🤖 AI Summary
This work addresses the challenges of low computational efficiency and insufficient structural fidelity in the compression and reconstruction of three-dimensional biological volumetric data. Inspired by matrix singular value decomposition (SVD), the authors propose a structured 3D-SVD method that extends SVD principles to third-order tensors, enabling efficient spatial-domain representation and progressive reconstruction. By preserving key structural information through ordered quasi-singular coefficients, the approach supports flexible truncation strategies. Experimental results on whole-brain and fish volumetric datasets demonstrate that the method achieves reconstruction quality comparable to Tucker decomposition and substantially superior to CP decomposition, while offering faster computation and effectively retaining major anatomical structures even with low-rank truncation.
📝 Abstract
This work introduces Structured 3D-SVD as a practical framework for the reconstruction, compression, and analysis of biological volumetric data. Inspired by the logic of matrix singular value decomposition (SVD), the proposed approach represents third-order volumetric data in the spatial domain and supports progressive reconstruction through ordered quasi-singular coeffients. The experimental evaluation was carried out on two biological volumetric datasets: one full-volume scan of a fish and another of a brain.
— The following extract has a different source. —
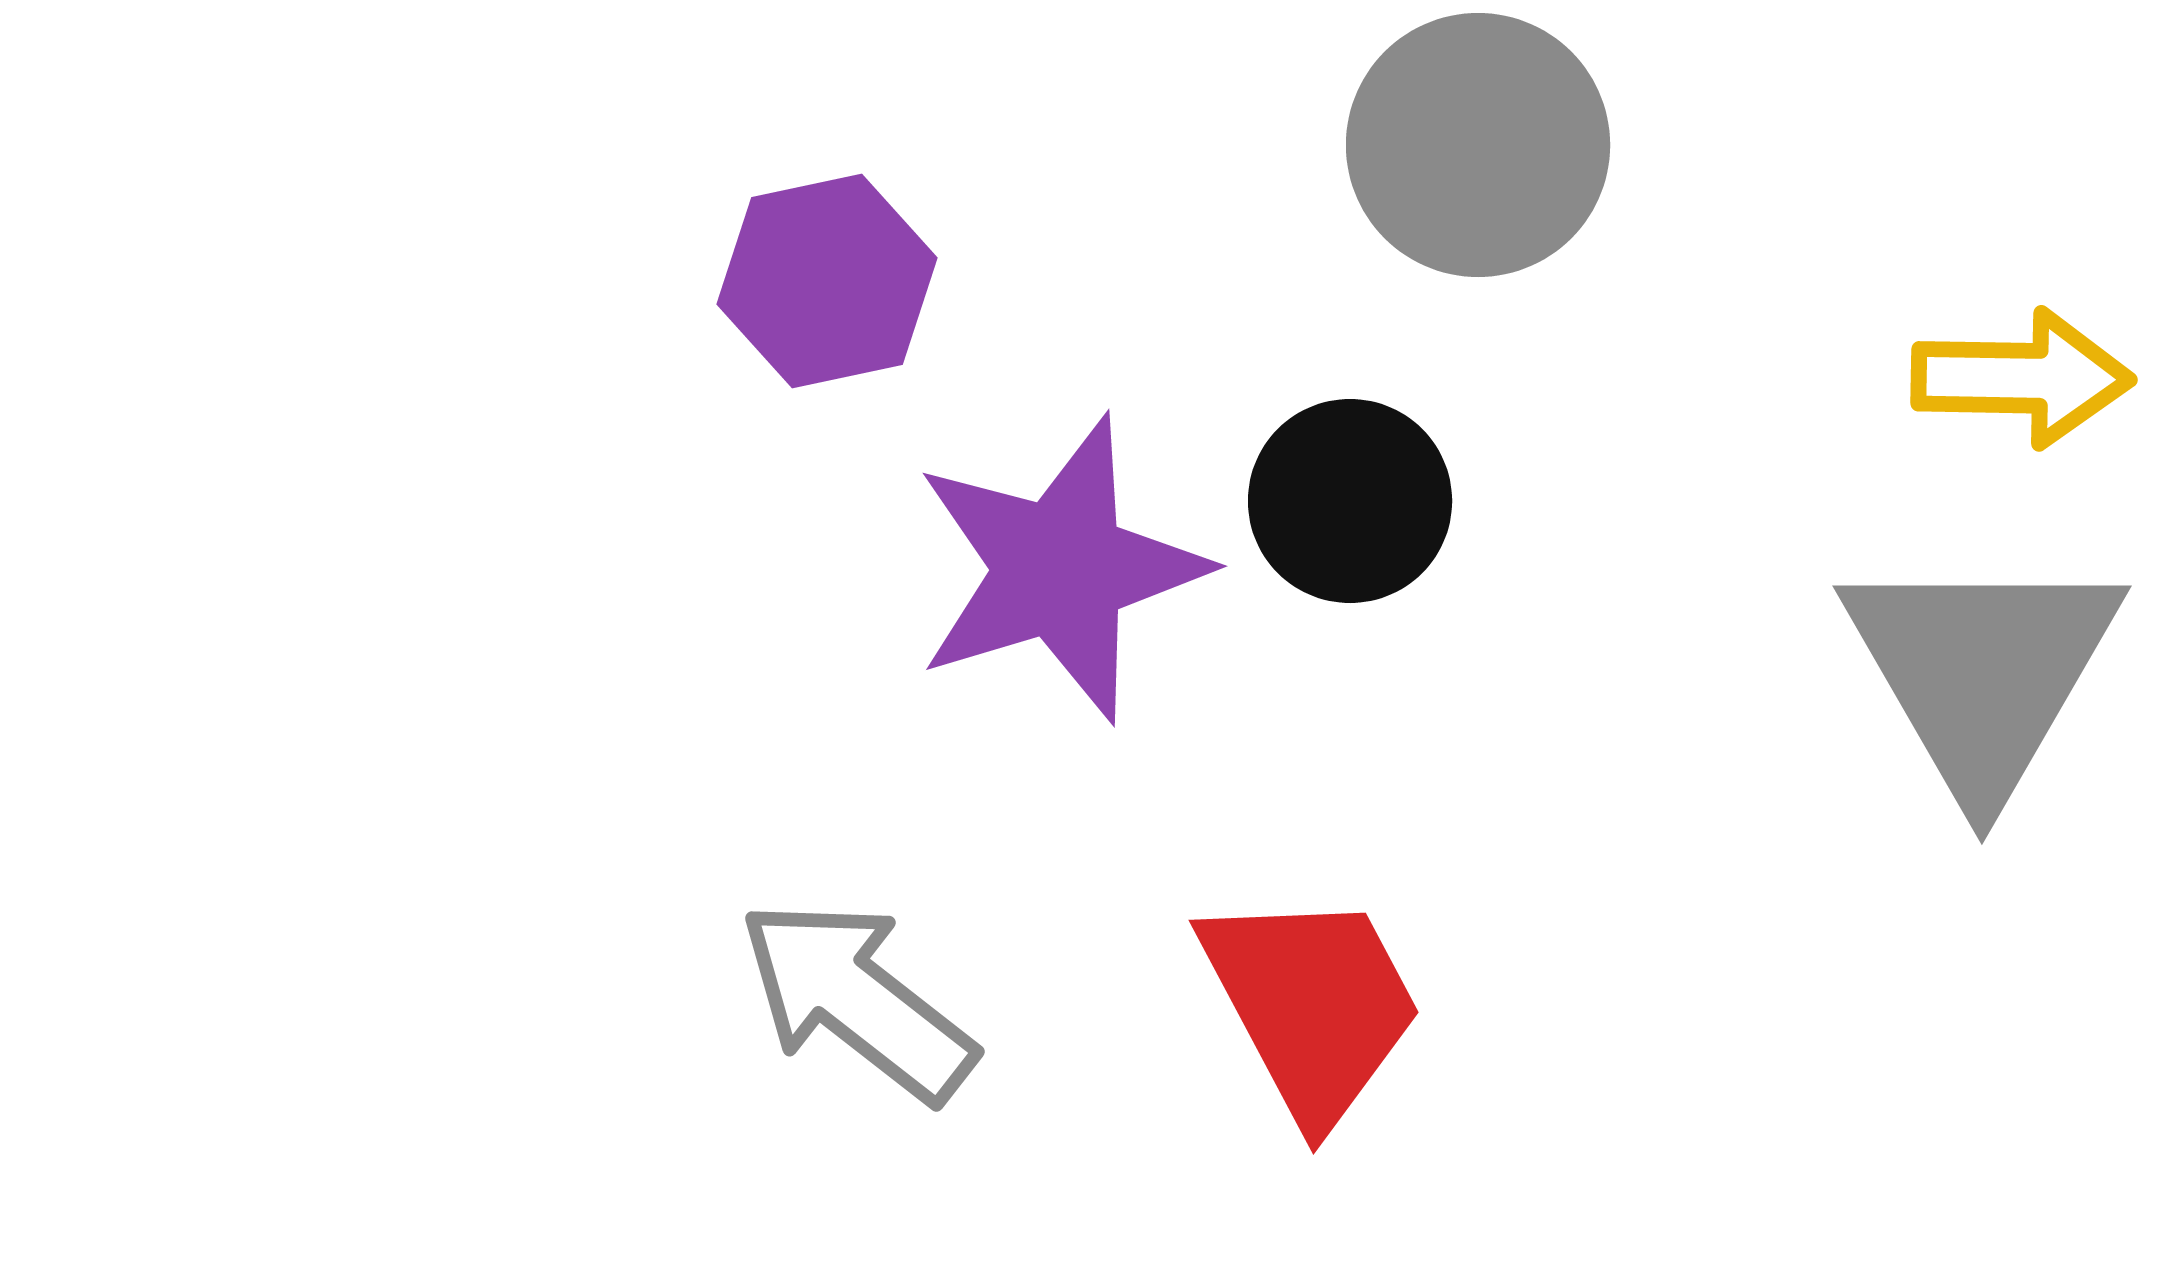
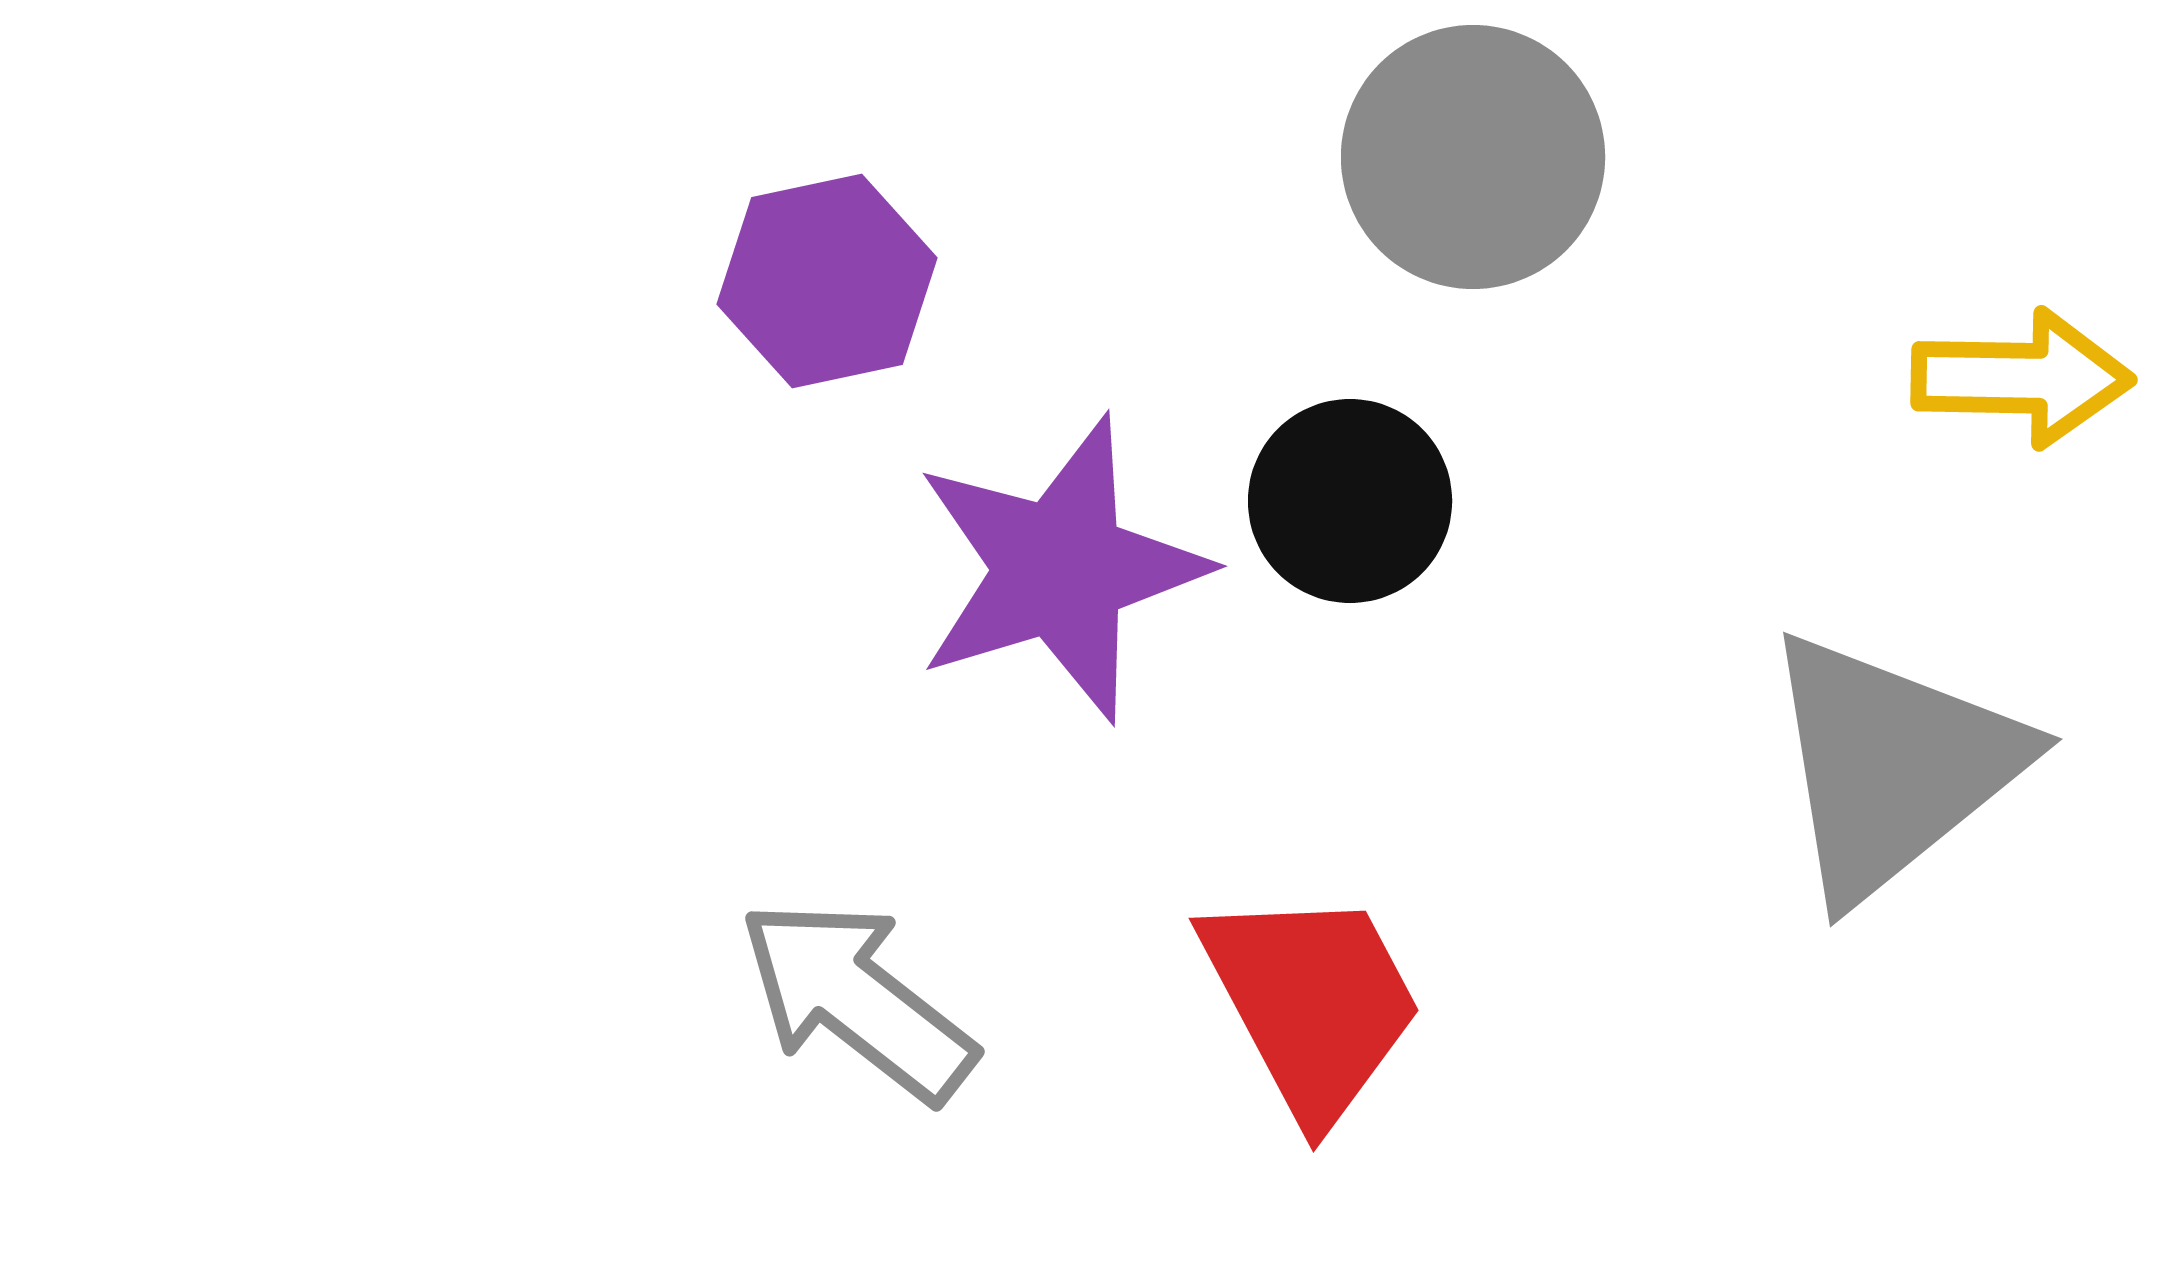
gray circle: moved 5 px left, 12 px down
gray triangle: moved 90 px left, 94 px down; rotated 21 degrees clockwise
red trapezoid: moved 2 px up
The results show that Structured 3D-SVD achieves reconstruction quality close to that of Tucker decomposition while requiring shorter computation times and outperforms canonical polyadic decomposition (CPD) in both accuracy and runtime. In addition, a progressive reconstruction analysis shows that relatively low truncation levels are sufficient to preserve the main volumetric structures, while higher truncation levels lead to more detailed reconstructions.